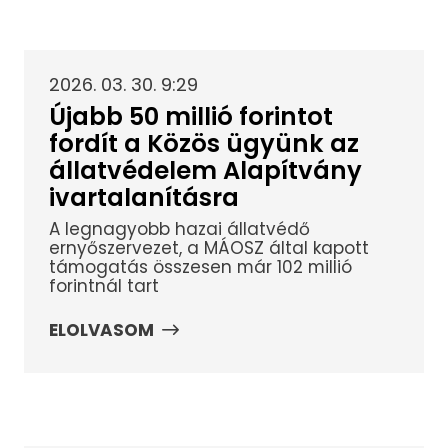
2026. 03. 30. 9:29
Újabb 50 millió forintot
fordít a Közös ügyünk az
állatvédelem Alapítvány
ivartalanításra
A legnagyobb hazai állatvédő
ernyőszervezet, a MÁOSZ által kapott
támogatás összesen már 102 millió
forintnál tart
ELOLVASOM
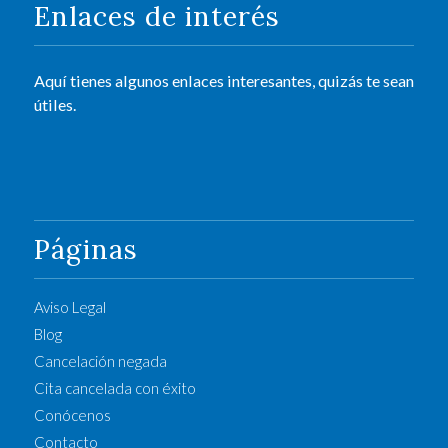
Enlaces de interés
Aquí tienes algunos enlaces interesantes, quizás te sean
útiles.
Páginas
Aviso Legal
Blog
Cancelación negada
Cita cancelada con éxito
Conócenos
Contacto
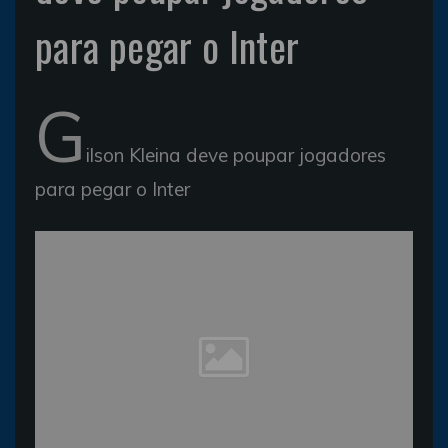
para pegar o Inter
G
ilson Kleina deve poupar jogadores
para pegar o Inter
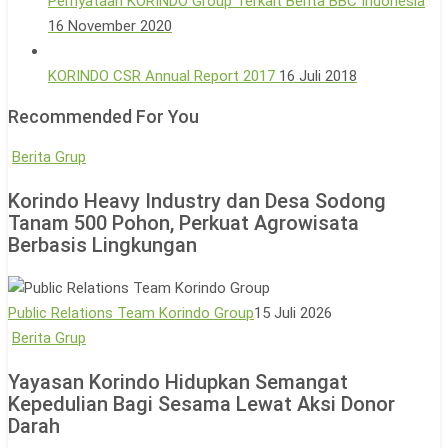
Pernyataan KORINDO Group Terkait Berita BBC Indonesia
16 November 2020
KORINDO CSR Annual Report 2017
16 Juli 2018
Recommended For You
Korindo
Berita Grup
Heavy
Korindo Heavy Industry dan Desa Sodong
Industry
Tanam 500 Pohon, Perkuat Agrowisata
dan
Berbasis Lingkungan
Desa
Sodong
Tanam
Public Relations Team Korindo Group
15 Juli 2026
500
Yayasan
Berita Grup
Pohon,
Korindo
Yayasan Korindo Hidupkan Semangat
Perkuat
Hidupkan
Kepedulian Bagi Sesama Lewat Aksi Donor
Agrowisata
Semangat
Darah
Berbasis
Kepedulian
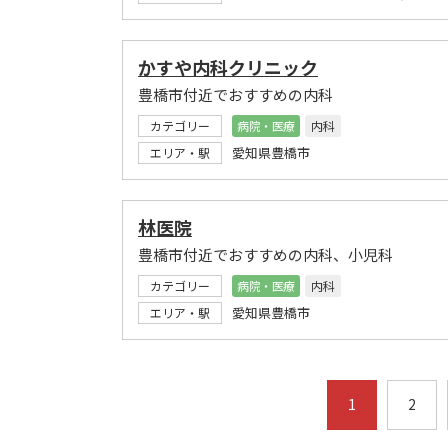
かすや内科クリニック
豊橋市付近でおすすめの内科
カテゴリー
病院・医療
内科
愛知県豊橋市
エリア・駅
林医院
豊橋市付近でおすすめの内科、小児科
カテゴリー
病院・医療
内科
愛知県豊橋市
エリア・駅
1
2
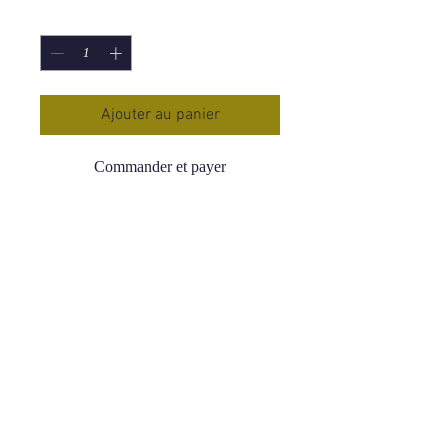
Quantité
*
Ajouter au panier
Commander et payer
Bol fumigation céramique fleur de vie
13 cm ou 9 cm
Bâton de sauge vendu séparément.
Lien vers : Bâtons pour Fumigation
Vous pouvez aussi mettre vos
morceaux de Palo Santo dans le bol.
Information complémentaire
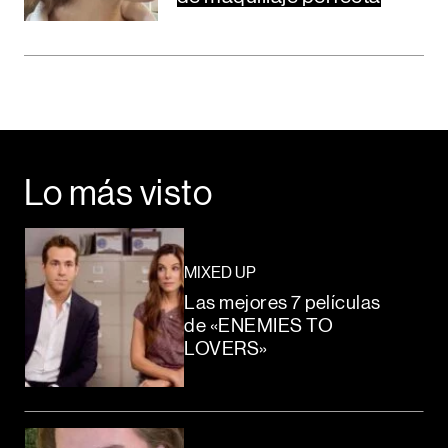
Lo más visto
MIXED UP
Las mejores 7 películas
de «ENEMIES TO
LOVERS»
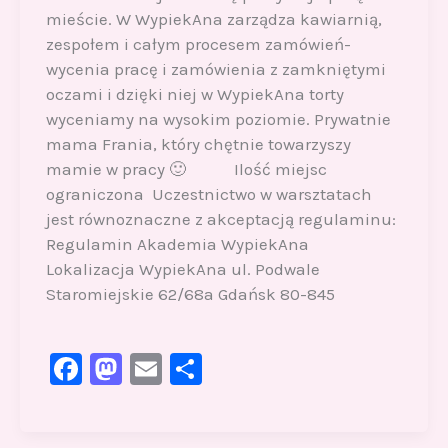
mieście. W WypiekAna zarządza kawiarnią,
zespołem i całym procesem zamówień-
wycenia pracę i zamówienia z zamkniętymi
oczami i dzięki niej w WypiekAna torty
wyceniamy na wysokim poziomie. Prywatnie
mama Frania, który chętnie towarzyszy
mamie w pracy 🙂 Ilość miejsc
ograniczona Uczestnictwo w warsztatach
jest równoznaczne z akceptacją regulaminu:
Regulamin Akademia WypiekAna
Lokalizacja WypiekAna ul. Podwale
Staromiejskie 62/68a Gdańsk 80-845
F
M
E
S
a
a
m
h
c
st
ai
ar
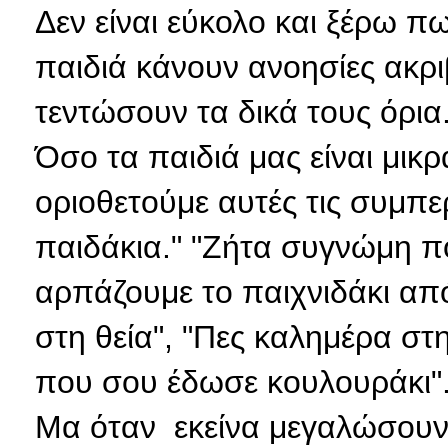
Δεν είναι εύκολο και ξέρω 
παιδιά κάνουν ανοησίες ακρι
τεντώσουν τα δικά τους όρια.
Όσο τα παιδιά μας είναι μικ
οριοθετούμε αυτές τις συμπε
παιδάκια." "Ζήτα συγνώμη πο
αρπάζουμε το παιχνιδάκι από
στη θεία", "Πες καλημέρα στη
που σου έδωσε κουλουράκι"..
Μα όταν εκείνα μεγαλώσουν 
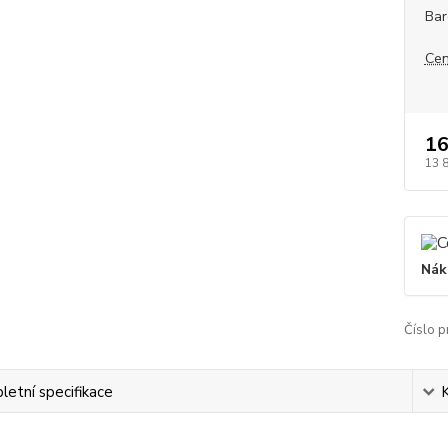
Bar
Cen
16
13 
Nák
Číslo p
etní specifikace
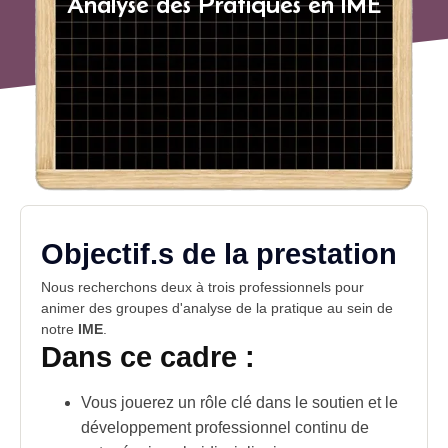
Analyse des Pratiques en IME
Objectif.s de la prestation
Nous recherchons deux à trois professionnels pour
animer des groupes d'analyse de la pratique au sein de
notre
IME
.
Dans ce cadre :
Vous jouerez un rôle clé dans le soutien et le
développement professionnel continu de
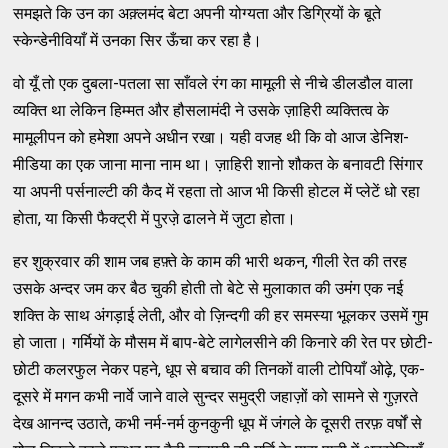
समझते कि उन का अक़्‍लमंद बेटा अपनी योग्‍यता और डिग्रियों के बूते
स्‍केन्‍डेनीवियाँ में उनका सिर ऊँचा कर रहा है।
वो यूँ तो एक दुबला-पतला सा साँवले रंग का मामूली से नीचे डीलडौल वाला
व्‍यक्‍ति था लेकिन हिम्‍मत और हौसलामंदी ने उसके ज़ाहिरी व्‍यक्‍तित्‍व के
मामूलीपन को हमेशा अपने अधीन रखा। यही वजह थी कि वो आज डेनिश-
मीडिया का एक जाना माना नाम था। ज़ाहिरी शानो शौकत के बनावटी सिंगार
या अपनी पर्सनाल्‍टी की कैद में रहता तो आज भी किसी होटल में प्‍लेटें धो रहा
होता, या किसी फैक्‍ट्री में पुरजे़ ढालने में जुटा होता।
हर शुक्रवार की शाम जब हफ़्‍ते के काम की भारी थकन, गीली रेत की तरह
उसके अन्‍दर जम कर बैठ चुकी होती तो बेटे से मुलाकात की उमंग एक नई
शक्‍ति के साथ अंगड़ाई लेती, और वो ज़िन्‍दगी की हर समस्‍या भूलकर उसमें गुम
हो जाता। गर्मियों के मौसम में बाप-बेटे लागेलसीने की किनारे की रेत पर छोटी-
छोटी कलरफुल नेकर पहने, धूप से बचाव की तिनकों वाली टोपियाँ ओढ़े, एक-
दूसरे में मगन कभी नार्वे जाने वाले सुन्‍दर समुद्री जहाज़ों को सामने से गुज़रते
देख आनन्‍द उठाते, कभी नर्म-नर्म कुनकुनी धूप में जंगले के दूसरी तरफ़ वर्षों से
**********
Your goal: Search the entries for the word "Pohon" and copy every line that holds it.

Exercise solution:
Tanam 500 Pohon, Perkuat Agrowisata
Pohon,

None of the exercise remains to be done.